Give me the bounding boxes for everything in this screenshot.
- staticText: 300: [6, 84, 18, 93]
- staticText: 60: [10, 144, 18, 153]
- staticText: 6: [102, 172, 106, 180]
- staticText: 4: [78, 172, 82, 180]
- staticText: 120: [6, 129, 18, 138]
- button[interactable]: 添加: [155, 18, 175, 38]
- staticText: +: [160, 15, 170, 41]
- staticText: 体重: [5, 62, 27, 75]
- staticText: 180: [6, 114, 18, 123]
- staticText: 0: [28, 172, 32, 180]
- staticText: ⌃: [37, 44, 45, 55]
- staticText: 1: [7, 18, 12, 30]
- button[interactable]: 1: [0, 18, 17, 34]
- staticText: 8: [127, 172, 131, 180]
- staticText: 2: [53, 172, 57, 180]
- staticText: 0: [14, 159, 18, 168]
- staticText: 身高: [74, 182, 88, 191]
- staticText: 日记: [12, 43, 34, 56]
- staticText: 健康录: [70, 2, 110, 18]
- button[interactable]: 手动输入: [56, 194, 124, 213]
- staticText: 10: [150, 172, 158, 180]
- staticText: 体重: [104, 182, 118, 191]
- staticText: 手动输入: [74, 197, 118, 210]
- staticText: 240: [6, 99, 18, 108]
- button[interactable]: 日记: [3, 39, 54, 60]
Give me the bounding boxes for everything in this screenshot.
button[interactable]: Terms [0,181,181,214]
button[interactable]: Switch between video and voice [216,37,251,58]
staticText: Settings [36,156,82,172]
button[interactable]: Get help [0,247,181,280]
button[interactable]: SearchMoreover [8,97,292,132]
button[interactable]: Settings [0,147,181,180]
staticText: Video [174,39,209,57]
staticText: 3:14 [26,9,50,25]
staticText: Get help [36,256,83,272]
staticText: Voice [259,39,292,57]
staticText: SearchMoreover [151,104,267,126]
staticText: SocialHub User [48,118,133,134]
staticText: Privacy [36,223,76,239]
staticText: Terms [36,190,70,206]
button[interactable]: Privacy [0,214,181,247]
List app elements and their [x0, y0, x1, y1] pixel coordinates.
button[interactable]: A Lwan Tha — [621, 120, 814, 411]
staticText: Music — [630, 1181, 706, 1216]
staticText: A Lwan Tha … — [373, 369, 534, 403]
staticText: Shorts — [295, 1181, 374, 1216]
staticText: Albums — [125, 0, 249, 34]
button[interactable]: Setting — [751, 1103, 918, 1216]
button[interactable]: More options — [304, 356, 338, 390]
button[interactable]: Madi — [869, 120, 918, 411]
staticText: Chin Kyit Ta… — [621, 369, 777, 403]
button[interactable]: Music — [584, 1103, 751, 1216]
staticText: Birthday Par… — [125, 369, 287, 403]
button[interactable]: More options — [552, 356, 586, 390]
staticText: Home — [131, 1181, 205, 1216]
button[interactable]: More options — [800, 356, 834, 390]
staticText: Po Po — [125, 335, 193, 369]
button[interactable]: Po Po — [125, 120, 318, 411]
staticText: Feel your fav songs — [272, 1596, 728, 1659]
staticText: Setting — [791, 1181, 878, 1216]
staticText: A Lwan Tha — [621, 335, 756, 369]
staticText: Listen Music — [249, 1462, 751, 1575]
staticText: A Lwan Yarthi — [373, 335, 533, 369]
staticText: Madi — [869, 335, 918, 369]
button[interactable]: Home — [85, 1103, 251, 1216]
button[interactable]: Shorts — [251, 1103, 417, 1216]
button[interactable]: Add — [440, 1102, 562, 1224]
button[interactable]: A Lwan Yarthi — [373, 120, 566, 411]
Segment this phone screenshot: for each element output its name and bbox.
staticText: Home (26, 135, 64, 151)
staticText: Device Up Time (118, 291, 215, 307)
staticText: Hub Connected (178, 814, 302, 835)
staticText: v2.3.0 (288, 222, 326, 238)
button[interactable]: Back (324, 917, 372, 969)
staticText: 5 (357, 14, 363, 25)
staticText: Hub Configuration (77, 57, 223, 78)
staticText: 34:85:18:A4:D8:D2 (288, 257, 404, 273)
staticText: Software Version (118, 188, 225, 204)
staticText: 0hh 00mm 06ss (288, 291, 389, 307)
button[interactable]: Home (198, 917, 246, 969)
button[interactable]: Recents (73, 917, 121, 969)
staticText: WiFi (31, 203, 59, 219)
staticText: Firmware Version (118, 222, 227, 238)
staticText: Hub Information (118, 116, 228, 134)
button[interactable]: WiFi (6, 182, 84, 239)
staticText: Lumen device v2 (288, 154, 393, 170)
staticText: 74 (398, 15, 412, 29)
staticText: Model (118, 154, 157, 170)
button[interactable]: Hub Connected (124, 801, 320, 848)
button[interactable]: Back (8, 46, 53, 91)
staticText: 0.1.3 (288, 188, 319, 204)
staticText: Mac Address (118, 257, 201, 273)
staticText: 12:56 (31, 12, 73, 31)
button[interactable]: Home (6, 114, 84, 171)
========================
#### PROBLEM DETAILS
Put down all the data once more, exactly as it appears above.

#### ANSWER BELOW
Give me the bounding boxes for everything in this screenshot.
- staticText: 300: [6, 84, 18, 93]
- staticText: 60: [10, 144, 18, 153]
- staticText: 6: [102, 172, 106, 180]
- staticText: 4: [78, 172, 82, 180]
- staticText: 120: [6, 129, 18, 138]
- button[interactable]: 添加: [155, 18, 175, 38]
- staticText: +: [160, 15, 170, 41]
- staticText: 体重: [5, 62, 27, 75]
- staticText: 180: [6, 114, 18, 123]
- staticText: 0: [28, 172, 32, 180]
- staticText: ⌃: [37, 44, 45, 55]
- staticText: 1: [7, 18, 12, 30]
- button[interactable]: 1: [0, 18, 17, 34]
- staticText: 8: [127, 172, 131, 180]
- staticText: 2: [53, 172, 57, 180]
- staticText: 0: [14, 159, 18, 168]
- staticText: 身高: [74, 182, 88, 191]
- staticText: 日记: [12, 43, 34, 56]
- staticText: 健康录: [70, 2, 110, 18]
- button[interactable]: 手动输入: [56, 194, 124, 213]
- staticText: 10: [150, 172, 158, 180]
- staticText: 体重: [104, 182, 118, 191]
- staticText: 手动输入: [74, 197, 118, 210]
- staticText: 240: [6, 99, 18, 108]
- button[interactable]: 日记: [3, 39, 54, 60]
Give me the bounding boxes for everything in this screenshot.
button[interactable]: Terms [0,181,181,214]
button[interactable]: Switch between video and voice [216,37,251,58]
staticText: Settings [36,156,82,172]
button[interactable]: Get help [0,247,181,280]
button[interactable]: SearchMoreover [8,97,292,132]
button[interactable]: Settings [0,147,181,180]
staticText: Video [174,39,209,57]
staticText: 3:14 [26,9,50,25]
staticText: Get help [36,256,83,272]
staticText: Voice [259,39,292,57]
staticText: SearchMoreover [151,104,267,126]
staticText: SocialHub User [48,118,133,134]
staticText: Privacy [36,223,76,239]
staticText: Terms [36,190,70,206]
button[interactable]: Privacy [0,214,181,247]
List app elements and their [x0, y0, x1, y1] pixel coordinates.
button[interactable]: A Lwan Tha — [621, 120, 814, 411]
staticText: Music — [630, 1181, 706, 1216]
staticText: A Lwan Tha … — [373, 369, 534, 403]
staticText: Shorts — [295, 1181, 374, 1216]
staticText: Albums — [125, 0, 249, 34]
button[interactable]: Setting — [751, 1103, 918, 1216]
button[interactable]: More options — [304, 356, 338, 390]
button[interactable]: Madi — [869, 120, 918, 411]
staticText: Chin Kyit Ta… — [621, 369, 777, 403]
button[interactable]: Music — [584, 1103, 751, 1216]
staticText: Birthday Par… — [125, 369, 287, 403]
button[interactable]: More options — [552, 356, 586, 390]
staticText: Home — [131, 1181, 205, 1216]
button[interactable]: More options — [800, 356, 834, 390]
staticText: Po Po — [125, 335, 193, 369]
button[interactable]: Po Po — [125, 120, 318, 411]
staticText: Feel your fav songs — [272, 1596, 728, 1659]
staticText: Setting — [791, 1181, 878, 1216]
staticText: A Lwan Tha — [621, 335, 756, 369]
staticText: Listen Music — [249, 1462, 751, 1575]
staticText: A Lwan Yarthi — [373, 335, 533, 369]
staticText: Madi — [869, 335, 918, 369]
button[interactable]: Home — [85, 1103, 251, 1216]
button[interactable]: Shorts — [251, 1103, 417, 1216]
button[interactable]: Add — [440, 1102, 562, 1224]
button[interactable]: A Lwan Yarthi — [373, 120, 566, 411]
Segment this phone screenshot: for each element output its name and bbox.
staticText: Home (26, 135, 64, 151)
staticText: Device Up Time (118, 291, 215, 307)
staticText: Hub Connected (178, 814, 302, 835)
staticText: v2.3.0 (288, 222, 326, 238)
button[interactable]: Back (324, 917, 372, 969)
staticText: 5 (357, 14, 363, 25)
staticText: Hub Configuration (77, 57, 223, 78)
staticText: 34:85:18:A4:D8:D2 (288, 257, 404, 273)
staticText: Software Version (118, 188, 225, 204)
staticText: 0hh 00mm 06ss (288, 291, 389, 307)
button[interactable]: Home (198, 917, 246, 969)
button[interactable]: Recents (73, 917, 121, 969)
staticText: WiFi (31, 203, 59, 219)
staticText: Firmware Version (118, 222, 227, 238)
staticText: Hub Information (118, 116, 228, 134)
button[interactable]: WiFi (6, 182, 84, 239)
staticText: Lumen device v2 (288, 154, 393, 170)
staticText: 74 (398, 15, 412, 29)
staticText: Model (118, 154, 157, 170)
button[interactable]: Hub Connected (124, 801, 320, 848)
button[interactable]: Back (8, 46, 53, 91)
staticText: 0.1.3 (288, 188, 319, 204)
staticText: Mac Address (118, 257, 201, 273)
staticText: 12:56 (31, 12, 73, 31)
button[interactable]: Home (6, 114, 84, 171)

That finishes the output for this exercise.